Thank you for your help. I will take a look that

rickyt · December 1, 2021, 5:27am

HI Chris,
Is this something like this to disable the NTP sync time error?

robin.gierse · December 1, 2021, 9:15am

Two things:

Do not just disable notifications without understanding them!
You found the right rule to tweak the NTP checks. Look at the configuration and configure it to fit your needs.

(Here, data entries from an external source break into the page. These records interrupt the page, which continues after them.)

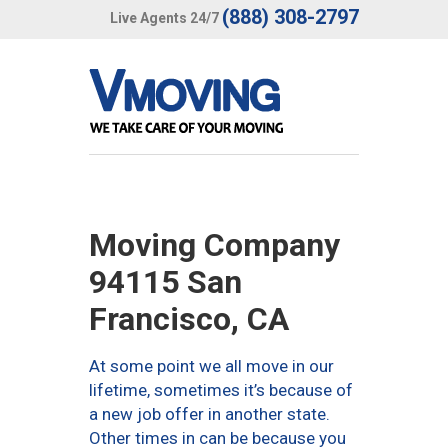
(888) 308-2797
Live Agents 24/7
Moving Company
94115 San
Francisco, CA
At some point we all move in our
lifetime, sometimes it’s because of
a new job offer in another state.
Other times in can be because you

Keep in mind that proper time synchronization is essential and you should not just silence your monitoring but fix the underlying issue if there is one.

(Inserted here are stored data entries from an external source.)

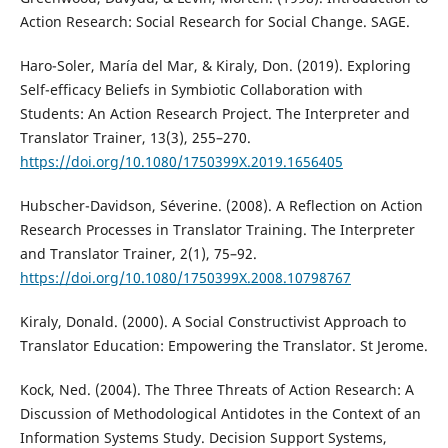
Action Research: Social Research for Social Change. SAGE.
Haro-Soler, María del Mar, & Kiraly, Don. (2019). Exploring
Self-efficacy Beliefs in Symbiotic Collaboration with
Students: An Action Research Project. The Interpreter and
Translator Trainer, 13(3), 255–270.
https://doi.org/10.1080/1750399X.2019.1656405
Hubscher-Davidson, Séverine. (2008). A Reflection on Action
Research Processes in Translator Training. The Interpreter
and Translator Trainer, 2(1), 75–92.
https://doi.org/10.1080/1750399X.2008.10798767
Kiraly, Donald. (2000). A Social Constructivist Approach to
Translator Education: Empowering the Translator. St Jerome.
Kock, Ned. (2004). The Three Threats of Action Research: A
Discussion of Methodological Antidotes in the Context of an
Information Systems Study. Decision Support Systems,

apaton · December 1, 2021, 11:56am

Just looking for a bit of background as I’ve only recently started getting these NTP alerts for “Time since last sync” and needed to make the same change as @rickyt

“Time since last sync” this a new check added in NTP agent on a recent Check_MK 2.0 p? or has my NTP client (chronyd) changed in some way?

Thanks

Andy

robin.gierse · December 1, 2021, 1:21pm

I am not certain when that distinct item was added to the NTP check, but NTP in general and the chrony daemon in particular haven been supported for quite some time now. Of course, you can tweak the settings, but if no synchronization is possible, that generally has a reason and should be investigated.

AxisNL · December 4, 2021, 7:19pm

I’m also noticing a lot of NTP stale info since I migrated from 1.6 to 2.0. Not to hijack this thread, but I think there’s a bug somewhere in Checkmk (running 2.0.0p16 CRE here).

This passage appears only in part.